Jean-Luc Navette. Illustrateur. Tatoueur. Reconnu. Au point de faire partie des artistes exposés lors de Hey ! Part I et consort. Au point de voir ses œuvres publiées dans une foultitude de recueils. Orner le fronton d’albums de rock, d’affiches de concerts, de festivals. Jean-Luc Navette, artiste incontournable de la scène dark, identifiable au premier regard tant son style est spécifique.
L’homme trauma
Ses sujets de prédilection ? La guerre, la Grande Dépression, les figures maudites du jazz, du blues, du rock … les bad boys du temps jadis, Apaches, gangsters … gueules cassées, putes camées, marins en perdition, prédicateurs hallucinés … On se souvient de ce « Champ du labeur » ironique et incisif à souhait, blessé jouant du banjo sous les bombes des avions meurtriers. Ou comment montrer la monstruosité des pauvres mecs sacrifiés au chant d’honneur de la patrie puis abandonnés par elle comme des déchets … Typique de l’univers mental du dessinateur. Seule porte de sortie, pour l’homme trauma : à défaut d’une rédemption, l’art ou la violence.

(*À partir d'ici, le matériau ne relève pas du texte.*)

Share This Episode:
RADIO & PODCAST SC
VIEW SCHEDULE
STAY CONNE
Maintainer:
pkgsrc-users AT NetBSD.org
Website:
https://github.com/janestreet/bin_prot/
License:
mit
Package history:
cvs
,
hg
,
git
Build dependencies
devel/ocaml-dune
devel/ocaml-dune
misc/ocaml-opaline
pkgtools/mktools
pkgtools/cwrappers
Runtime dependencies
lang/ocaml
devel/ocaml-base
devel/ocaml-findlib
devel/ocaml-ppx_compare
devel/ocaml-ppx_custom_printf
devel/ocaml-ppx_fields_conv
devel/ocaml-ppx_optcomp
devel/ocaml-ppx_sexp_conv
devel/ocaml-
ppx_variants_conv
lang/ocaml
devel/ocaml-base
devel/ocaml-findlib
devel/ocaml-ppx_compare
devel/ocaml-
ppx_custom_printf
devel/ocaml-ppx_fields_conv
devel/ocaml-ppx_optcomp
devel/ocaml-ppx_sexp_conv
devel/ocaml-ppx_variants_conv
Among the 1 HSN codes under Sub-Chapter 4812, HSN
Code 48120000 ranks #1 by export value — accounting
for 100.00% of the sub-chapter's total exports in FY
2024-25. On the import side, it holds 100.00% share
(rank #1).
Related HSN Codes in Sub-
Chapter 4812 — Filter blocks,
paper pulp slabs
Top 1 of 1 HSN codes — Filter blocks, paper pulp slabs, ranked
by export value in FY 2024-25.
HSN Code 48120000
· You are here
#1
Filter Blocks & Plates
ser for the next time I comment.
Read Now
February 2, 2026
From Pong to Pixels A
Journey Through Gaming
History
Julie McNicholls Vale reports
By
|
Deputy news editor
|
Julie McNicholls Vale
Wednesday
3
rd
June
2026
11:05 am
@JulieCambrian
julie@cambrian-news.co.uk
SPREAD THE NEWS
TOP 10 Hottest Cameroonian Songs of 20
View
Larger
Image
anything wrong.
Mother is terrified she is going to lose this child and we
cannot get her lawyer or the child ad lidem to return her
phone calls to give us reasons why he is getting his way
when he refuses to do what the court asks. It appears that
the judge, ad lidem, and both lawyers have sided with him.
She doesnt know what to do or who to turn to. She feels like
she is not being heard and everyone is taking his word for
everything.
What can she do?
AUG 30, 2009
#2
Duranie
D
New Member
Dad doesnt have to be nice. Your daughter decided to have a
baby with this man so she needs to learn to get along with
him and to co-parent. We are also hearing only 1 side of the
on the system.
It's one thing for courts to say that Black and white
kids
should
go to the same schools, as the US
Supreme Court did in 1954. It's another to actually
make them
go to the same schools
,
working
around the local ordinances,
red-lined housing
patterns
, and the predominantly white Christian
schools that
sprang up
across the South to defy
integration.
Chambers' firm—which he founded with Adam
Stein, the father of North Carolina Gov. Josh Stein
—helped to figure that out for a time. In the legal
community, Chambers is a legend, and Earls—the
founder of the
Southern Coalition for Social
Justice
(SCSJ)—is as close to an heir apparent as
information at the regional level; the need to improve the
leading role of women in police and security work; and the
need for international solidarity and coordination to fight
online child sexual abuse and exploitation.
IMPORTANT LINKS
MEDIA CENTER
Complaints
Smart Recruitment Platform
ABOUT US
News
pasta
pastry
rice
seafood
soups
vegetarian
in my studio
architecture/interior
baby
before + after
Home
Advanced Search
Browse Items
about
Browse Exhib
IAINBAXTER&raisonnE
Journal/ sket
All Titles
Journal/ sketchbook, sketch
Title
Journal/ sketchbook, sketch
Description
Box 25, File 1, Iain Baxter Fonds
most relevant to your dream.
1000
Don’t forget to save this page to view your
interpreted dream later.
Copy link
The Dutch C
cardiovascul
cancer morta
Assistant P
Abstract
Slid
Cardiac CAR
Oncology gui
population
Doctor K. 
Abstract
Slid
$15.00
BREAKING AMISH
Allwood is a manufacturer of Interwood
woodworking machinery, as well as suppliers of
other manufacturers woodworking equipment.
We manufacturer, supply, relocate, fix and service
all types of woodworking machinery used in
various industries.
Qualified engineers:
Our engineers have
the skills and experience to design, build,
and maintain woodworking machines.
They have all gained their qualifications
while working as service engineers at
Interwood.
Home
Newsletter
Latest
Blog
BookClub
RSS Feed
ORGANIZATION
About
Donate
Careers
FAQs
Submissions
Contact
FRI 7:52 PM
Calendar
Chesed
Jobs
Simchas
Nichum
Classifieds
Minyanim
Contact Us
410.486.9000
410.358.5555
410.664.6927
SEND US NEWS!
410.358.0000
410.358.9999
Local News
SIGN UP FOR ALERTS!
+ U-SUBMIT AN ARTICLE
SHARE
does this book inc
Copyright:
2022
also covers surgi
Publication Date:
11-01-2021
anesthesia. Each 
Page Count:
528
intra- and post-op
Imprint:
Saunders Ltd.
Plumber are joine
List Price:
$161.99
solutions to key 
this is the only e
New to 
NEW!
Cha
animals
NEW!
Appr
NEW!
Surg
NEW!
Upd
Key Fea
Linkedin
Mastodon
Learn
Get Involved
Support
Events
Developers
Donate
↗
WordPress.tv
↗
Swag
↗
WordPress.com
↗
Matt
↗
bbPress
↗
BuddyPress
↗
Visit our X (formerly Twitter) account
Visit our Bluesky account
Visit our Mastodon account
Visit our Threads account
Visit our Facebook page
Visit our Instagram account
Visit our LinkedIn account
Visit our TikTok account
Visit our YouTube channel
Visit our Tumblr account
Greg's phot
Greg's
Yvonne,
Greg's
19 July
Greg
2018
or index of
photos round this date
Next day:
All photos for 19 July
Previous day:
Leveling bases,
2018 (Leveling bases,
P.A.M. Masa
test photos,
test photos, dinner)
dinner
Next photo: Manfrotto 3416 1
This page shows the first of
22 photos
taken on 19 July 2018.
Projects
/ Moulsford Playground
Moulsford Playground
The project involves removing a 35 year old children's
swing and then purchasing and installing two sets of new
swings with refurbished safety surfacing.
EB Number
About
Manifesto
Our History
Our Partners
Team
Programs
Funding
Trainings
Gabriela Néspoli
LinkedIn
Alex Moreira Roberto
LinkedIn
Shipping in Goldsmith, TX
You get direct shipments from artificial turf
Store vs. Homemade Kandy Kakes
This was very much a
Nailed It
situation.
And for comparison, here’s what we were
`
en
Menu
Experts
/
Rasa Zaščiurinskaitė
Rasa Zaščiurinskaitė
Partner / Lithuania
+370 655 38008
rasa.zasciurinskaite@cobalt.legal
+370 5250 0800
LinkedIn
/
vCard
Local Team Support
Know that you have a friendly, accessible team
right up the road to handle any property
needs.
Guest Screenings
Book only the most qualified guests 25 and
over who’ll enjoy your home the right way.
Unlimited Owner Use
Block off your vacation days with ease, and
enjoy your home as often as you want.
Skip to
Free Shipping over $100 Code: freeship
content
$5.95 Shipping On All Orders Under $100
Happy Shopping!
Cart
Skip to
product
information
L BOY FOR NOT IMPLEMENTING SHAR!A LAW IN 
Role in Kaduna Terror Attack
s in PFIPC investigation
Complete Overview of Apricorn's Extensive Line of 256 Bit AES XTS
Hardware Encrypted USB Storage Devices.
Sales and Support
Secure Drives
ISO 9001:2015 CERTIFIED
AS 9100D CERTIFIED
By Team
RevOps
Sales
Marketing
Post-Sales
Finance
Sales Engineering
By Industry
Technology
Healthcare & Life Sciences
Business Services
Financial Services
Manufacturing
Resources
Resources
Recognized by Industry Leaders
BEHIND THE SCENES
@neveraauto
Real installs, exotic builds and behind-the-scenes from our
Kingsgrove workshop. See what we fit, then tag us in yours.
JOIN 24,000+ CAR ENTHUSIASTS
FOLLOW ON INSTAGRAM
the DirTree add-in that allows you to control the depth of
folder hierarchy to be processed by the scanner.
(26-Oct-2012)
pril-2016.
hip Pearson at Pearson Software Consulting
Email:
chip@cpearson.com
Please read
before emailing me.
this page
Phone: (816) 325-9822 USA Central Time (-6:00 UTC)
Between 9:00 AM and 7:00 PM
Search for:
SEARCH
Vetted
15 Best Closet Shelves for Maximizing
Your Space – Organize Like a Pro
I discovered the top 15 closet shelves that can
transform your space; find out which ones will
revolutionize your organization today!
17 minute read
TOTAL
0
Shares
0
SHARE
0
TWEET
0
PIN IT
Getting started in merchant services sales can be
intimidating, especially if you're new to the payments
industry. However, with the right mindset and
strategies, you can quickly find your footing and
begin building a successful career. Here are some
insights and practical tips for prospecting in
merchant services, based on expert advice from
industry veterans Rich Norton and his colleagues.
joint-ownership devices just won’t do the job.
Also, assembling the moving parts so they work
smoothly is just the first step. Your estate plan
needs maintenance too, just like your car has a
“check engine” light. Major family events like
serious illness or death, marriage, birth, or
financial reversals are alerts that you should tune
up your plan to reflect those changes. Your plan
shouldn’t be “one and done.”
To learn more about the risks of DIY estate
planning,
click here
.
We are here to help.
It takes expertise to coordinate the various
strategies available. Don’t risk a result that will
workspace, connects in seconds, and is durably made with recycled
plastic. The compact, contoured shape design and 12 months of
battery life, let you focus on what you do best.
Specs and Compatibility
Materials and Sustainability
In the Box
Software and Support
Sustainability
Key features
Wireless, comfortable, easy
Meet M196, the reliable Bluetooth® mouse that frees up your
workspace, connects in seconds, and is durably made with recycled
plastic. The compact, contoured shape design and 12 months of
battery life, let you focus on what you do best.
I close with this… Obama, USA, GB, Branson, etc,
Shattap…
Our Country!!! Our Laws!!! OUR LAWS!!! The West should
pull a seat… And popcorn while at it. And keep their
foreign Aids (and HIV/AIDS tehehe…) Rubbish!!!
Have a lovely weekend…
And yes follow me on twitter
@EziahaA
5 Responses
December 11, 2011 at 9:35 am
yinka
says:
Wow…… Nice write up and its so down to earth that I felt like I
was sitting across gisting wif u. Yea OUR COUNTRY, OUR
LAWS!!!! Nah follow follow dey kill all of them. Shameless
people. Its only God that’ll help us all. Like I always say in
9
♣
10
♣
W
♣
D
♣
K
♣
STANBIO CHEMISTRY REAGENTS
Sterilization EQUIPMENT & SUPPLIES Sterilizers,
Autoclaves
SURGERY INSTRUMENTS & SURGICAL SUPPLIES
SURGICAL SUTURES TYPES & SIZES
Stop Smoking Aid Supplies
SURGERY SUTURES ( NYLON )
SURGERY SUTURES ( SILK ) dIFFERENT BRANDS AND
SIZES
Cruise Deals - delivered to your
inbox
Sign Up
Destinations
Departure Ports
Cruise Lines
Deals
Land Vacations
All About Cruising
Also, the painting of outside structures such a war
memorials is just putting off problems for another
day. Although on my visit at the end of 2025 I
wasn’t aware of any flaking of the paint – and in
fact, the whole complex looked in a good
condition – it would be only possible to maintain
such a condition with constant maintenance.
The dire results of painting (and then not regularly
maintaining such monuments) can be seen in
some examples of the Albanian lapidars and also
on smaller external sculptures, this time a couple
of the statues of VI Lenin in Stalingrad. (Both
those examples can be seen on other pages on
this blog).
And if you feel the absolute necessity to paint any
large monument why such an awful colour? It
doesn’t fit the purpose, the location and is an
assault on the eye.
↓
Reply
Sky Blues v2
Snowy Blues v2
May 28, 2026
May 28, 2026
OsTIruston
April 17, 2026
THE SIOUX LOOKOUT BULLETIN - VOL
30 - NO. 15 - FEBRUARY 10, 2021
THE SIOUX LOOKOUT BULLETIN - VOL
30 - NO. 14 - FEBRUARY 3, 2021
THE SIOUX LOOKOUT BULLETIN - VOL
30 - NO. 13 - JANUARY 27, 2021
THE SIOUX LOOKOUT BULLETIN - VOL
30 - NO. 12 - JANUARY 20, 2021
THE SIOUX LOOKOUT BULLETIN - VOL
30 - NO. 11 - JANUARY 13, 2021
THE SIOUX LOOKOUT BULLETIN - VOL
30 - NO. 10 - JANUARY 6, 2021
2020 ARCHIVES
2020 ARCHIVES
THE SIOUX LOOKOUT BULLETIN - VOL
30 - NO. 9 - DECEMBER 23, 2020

Ce qui revient au même … Second effet Peaky Blinders ? Navette opérait bien avant la sortie de la première saison. Mais les fêlures mentales des Shelby Brothers collent à cet univers malsain où les regards crient une douleur passive ou désirée, où les crânes transpercent les visages, où la mort rôde ainsi que le péché … un serpent qui rampe, un papillon mortuaire, une foule de microscopiques détails comme autant d’indices que la Bête est à l’oeuvre à chaque instant, dans nos corps, nos interactions, nos choix … Et ce sentiment de perpétuellement capturer l’image des morts, comme ces clichés victoriens de cadavres vêtus et souriants aux côtés des vivants. Post mortem, ante mortem … si semblables.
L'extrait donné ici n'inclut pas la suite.